▶ _WHAT THIS TASK INVOLVES_: Each line of the data below between the one containing "- Bánh đa cua" and the one containing "L'équipe de rédaction", both included, is to be repeated exactly. Please omit pictures.

---*---

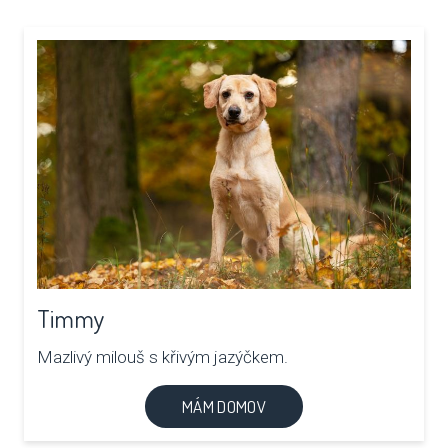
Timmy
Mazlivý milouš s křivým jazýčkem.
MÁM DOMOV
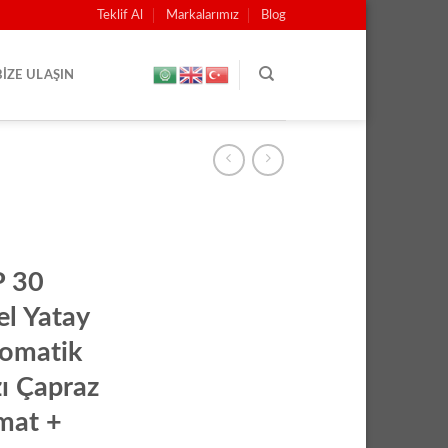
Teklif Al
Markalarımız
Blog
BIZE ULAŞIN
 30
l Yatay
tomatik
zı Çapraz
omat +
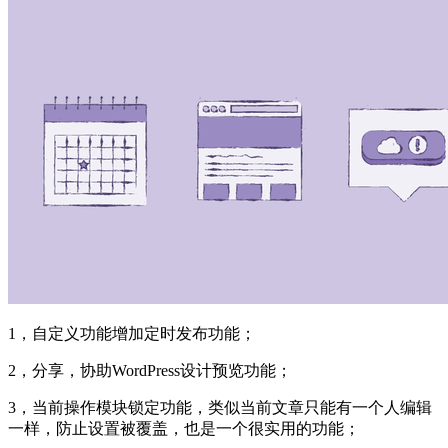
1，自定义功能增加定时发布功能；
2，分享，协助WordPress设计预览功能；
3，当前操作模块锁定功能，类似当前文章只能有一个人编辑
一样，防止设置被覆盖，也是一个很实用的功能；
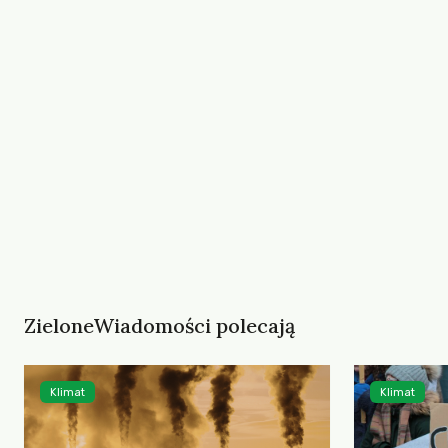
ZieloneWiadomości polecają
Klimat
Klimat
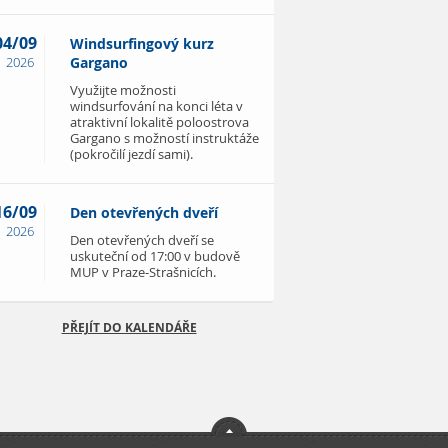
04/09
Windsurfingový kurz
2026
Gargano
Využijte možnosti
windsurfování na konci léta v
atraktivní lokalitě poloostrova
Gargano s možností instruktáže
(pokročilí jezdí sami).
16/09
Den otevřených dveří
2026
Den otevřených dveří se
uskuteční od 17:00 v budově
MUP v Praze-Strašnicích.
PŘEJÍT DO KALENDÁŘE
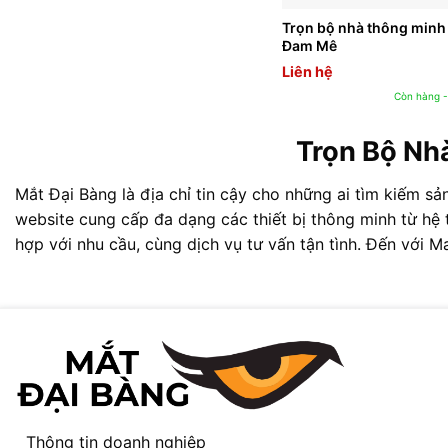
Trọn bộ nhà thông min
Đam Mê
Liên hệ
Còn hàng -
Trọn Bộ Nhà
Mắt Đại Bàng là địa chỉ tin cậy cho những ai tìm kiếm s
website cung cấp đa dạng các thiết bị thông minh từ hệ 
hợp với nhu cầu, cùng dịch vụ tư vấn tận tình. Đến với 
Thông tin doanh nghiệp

---*---

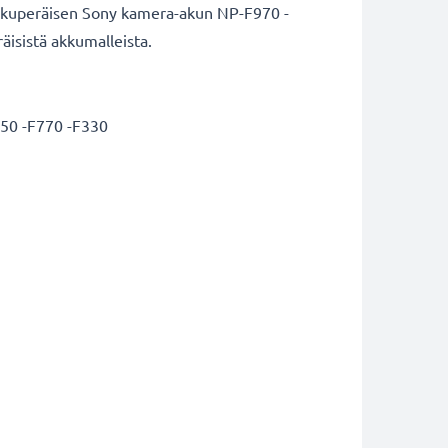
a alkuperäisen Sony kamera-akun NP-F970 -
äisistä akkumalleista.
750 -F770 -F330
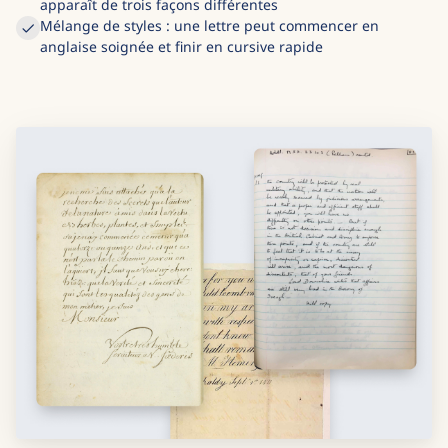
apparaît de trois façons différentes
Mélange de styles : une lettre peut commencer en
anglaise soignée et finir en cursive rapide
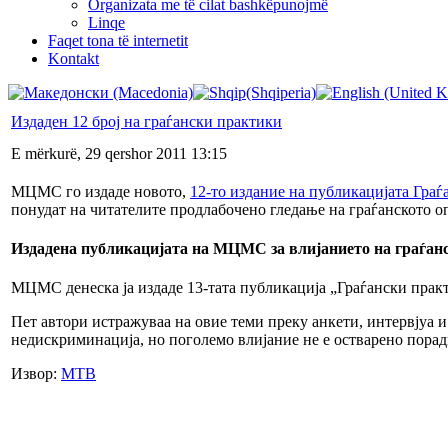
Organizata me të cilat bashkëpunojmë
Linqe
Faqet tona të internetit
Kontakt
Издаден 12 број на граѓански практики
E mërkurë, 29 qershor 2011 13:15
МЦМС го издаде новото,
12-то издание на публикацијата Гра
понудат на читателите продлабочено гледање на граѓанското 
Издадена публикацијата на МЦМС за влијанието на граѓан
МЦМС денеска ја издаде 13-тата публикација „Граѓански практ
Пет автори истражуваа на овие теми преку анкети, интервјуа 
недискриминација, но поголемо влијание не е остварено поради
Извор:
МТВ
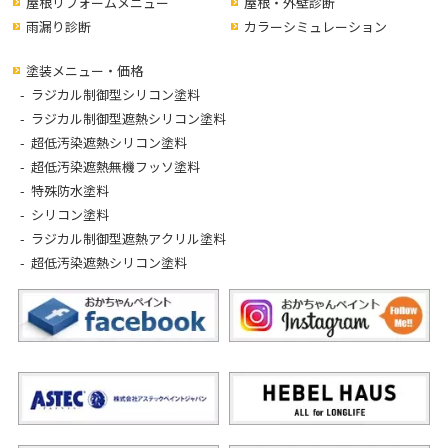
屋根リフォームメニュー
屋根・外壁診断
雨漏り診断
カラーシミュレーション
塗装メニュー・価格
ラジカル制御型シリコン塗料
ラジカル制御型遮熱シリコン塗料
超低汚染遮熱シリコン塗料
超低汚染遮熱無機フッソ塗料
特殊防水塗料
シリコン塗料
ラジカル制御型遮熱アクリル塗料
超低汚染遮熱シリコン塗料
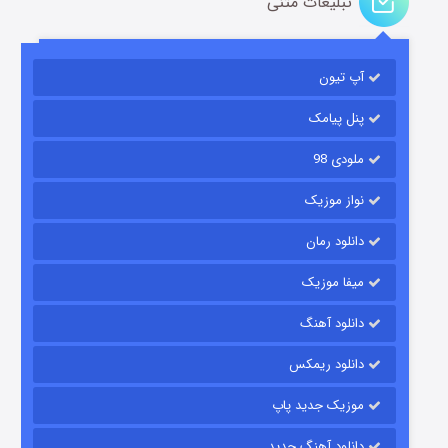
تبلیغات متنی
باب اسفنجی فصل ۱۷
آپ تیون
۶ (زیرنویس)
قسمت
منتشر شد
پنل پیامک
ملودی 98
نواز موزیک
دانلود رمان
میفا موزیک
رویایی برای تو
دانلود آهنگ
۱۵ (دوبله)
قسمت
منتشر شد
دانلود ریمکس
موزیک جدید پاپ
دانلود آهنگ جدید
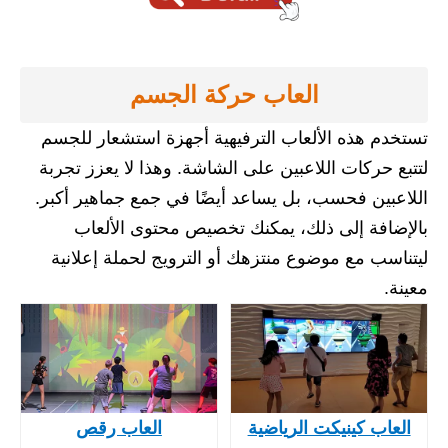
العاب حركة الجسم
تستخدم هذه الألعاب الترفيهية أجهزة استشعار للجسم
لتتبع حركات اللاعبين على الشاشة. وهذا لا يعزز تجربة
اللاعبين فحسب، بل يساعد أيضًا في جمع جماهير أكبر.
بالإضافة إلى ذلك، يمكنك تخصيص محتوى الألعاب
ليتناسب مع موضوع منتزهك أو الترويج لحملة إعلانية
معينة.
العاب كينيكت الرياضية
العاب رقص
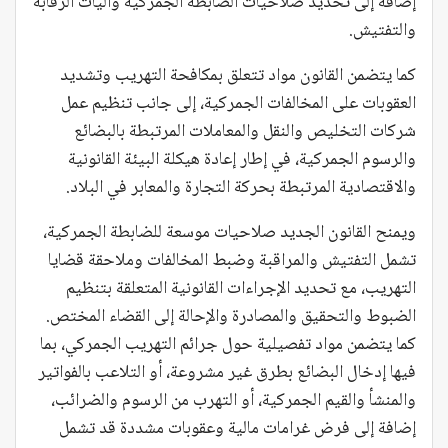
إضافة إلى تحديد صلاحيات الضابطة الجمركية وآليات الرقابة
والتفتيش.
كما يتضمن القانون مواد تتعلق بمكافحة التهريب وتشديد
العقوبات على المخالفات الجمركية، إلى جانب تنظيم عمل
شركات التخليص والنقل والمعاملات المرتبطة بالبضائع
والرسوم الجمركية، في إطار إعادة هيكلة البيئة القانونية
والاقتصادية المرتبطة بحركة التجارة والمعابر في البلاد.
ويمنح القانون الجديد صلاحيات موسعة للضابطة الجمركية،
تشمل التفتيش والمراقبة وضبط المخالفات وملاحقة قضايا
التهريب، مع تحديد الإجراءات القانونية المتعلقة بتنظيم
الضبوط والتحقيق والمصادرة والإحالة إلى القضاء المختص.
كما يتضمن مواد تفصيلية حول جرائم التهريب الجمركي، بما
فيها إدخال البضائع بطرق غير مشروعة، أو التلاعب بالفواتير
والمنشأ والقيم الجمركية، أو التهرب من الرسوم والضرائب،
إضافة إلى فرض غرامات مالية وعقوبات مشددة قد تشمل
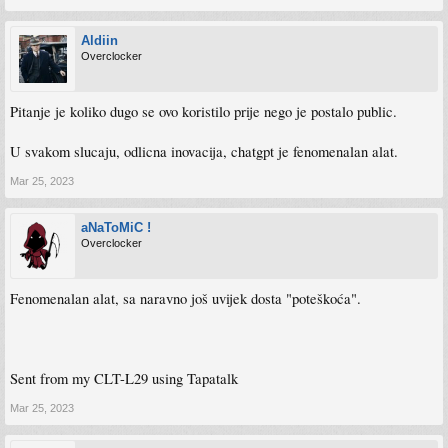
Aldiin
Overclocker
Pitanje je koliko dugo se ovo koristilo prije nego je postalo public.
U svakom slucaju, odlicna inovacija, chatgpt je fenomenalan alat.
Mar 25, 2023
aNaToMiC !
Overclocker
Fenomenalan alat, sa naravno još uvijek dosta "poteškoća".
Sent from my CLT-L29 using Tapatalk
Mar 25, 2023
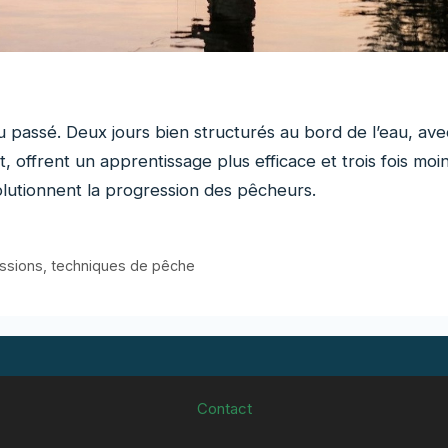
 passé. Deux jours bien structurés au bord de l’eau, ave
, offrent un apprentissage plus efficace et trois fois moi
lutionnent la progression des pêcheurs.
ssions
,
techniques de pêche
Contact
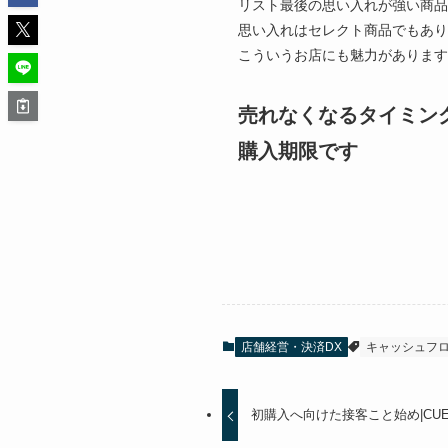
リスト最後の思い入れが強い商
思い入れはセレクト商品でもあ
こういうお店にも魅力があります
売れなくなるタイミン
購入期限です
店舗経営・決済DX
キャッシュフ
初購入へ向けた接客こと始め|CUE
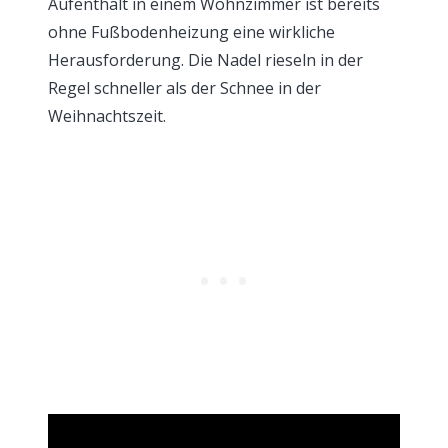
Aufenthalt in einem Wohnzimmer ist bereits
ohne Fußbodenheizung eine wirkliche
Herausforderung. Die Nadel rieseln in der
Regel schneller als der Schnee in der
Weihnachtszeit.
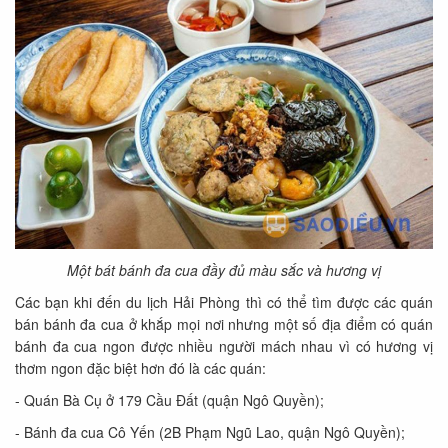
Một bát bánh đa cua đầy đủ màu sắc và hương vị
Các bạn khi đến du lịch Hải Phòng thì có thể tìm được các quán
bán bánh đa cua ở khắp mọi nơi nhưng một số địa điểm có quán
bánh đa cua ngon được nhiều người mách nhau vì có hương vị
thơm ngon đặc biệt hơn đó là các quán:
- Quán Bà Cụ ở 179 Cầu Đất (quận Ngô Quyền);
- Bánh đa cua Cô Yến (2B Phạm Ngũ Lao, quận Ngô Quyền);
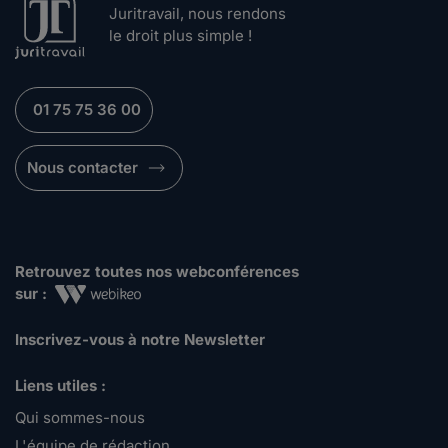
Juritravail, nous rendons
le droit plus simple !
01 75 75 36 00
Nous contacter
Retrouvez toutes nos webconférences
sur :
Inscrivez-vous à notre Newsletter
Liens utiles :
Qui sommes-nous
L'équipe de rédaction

---*---

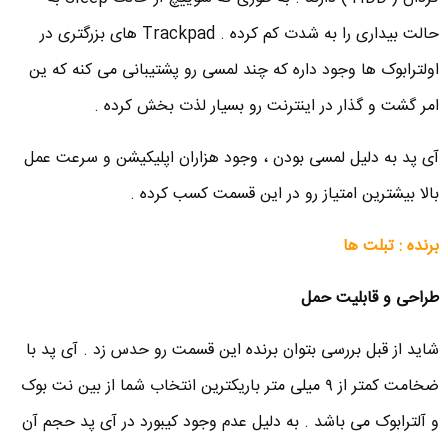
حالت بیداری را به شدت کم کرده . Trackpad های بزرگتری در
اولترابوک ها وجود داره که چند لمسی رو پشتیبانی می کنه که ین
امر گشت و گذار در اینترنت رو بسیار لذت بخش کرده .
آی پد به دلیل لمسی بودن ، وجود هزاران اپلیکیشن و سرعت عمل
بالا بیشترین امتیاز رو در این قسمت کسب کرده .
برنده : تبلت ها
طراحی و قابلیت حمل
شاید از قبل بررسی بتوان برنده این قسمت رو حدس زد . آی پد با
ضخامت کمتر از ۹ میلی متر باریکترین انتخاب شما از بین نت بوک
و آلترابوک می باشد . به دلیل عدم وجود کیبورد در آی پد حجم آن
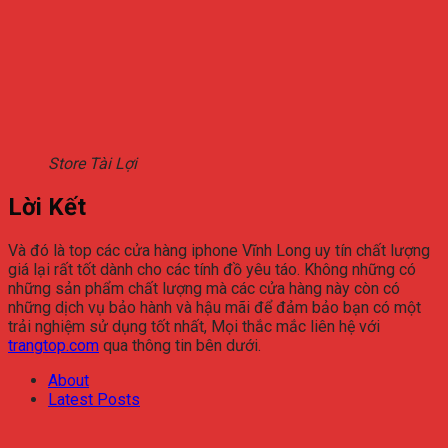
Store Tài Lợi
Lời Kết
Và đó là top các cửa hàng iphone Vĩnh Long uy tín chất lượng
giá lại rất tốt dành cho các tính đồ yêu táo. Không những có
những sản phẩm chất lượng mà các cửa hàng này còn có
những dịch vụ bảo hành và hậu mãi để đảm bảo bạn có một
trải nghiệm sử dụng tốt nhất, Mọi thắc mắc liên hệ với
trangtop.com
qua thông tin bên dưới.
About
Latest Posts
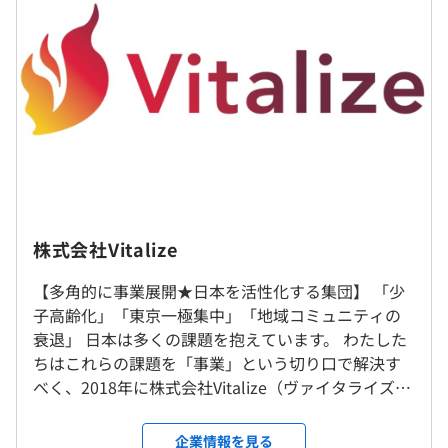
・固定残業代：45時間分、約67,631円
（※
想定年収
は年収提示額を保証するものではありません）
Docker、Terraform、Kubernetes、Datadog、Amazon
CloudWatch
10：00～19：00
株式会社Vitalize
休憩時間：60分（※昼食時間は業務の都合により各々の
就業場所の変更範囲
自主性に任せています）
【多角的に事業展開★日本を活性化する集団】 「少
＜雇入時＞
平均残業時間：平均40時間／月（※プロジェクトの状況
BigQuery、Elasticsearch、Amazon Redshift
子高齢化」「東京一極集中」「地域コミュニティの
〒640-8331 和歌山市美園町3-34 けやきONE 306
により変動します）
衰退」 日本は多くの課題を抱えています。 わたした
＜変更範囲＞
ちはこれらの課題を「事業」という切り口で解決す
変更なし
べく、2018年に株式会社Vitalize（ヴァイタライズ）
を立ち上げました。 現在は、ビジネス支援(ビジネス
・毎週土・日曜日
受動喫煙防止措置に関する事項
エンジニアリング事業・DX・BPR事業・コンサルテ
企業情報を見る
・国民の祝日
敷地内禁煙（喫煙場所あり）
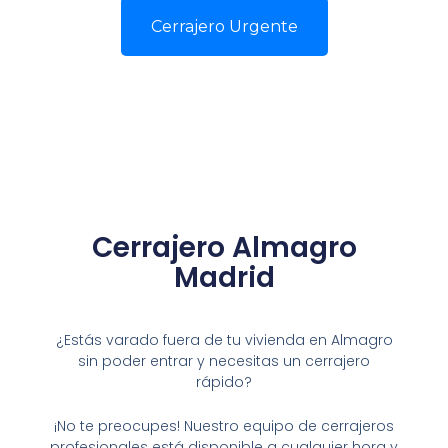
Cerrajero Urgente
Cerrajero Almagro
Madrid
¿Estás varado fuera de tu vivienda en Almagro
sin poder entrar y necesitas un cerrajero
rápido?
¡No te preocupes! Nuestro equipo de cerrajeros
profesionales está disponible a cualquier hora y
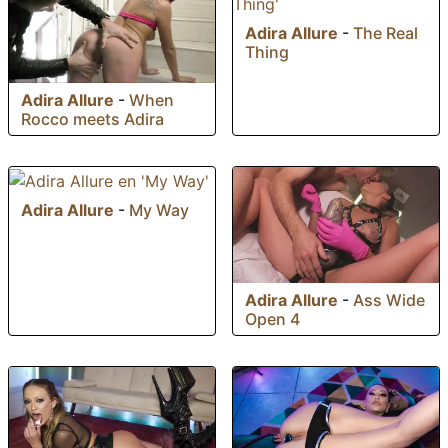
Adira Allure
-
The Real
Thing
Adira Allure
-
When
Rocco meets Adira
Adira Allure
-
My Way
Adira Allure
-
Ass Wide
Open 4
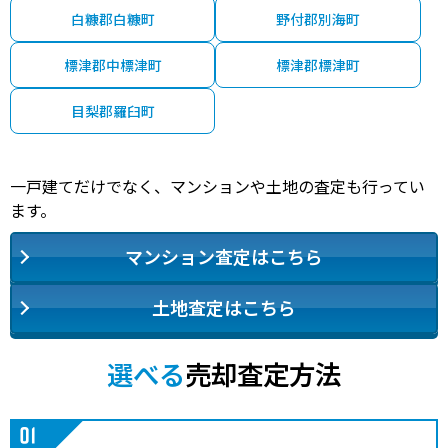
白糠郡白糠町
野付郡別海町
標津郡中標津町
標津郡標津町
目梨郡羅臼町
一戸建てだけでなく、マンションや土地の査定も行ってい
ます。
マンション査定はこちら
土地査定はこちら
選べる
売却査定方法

---*---

▶ _YOUR SOLUTION_:
- Bánh đa cua Cô Yến (2B Phạm Ngũ Lao, quận Ngô Quyền);
Juritravail, nous rendons
le droit plus simple !
01 75 75 36 00
Nous contacter
Retrouvez toutes nos webconférences
sur :
Inscrivez-vous à notre Newsletter
Liens utiles :
Qui sommes-nous
L'équipe de rédaction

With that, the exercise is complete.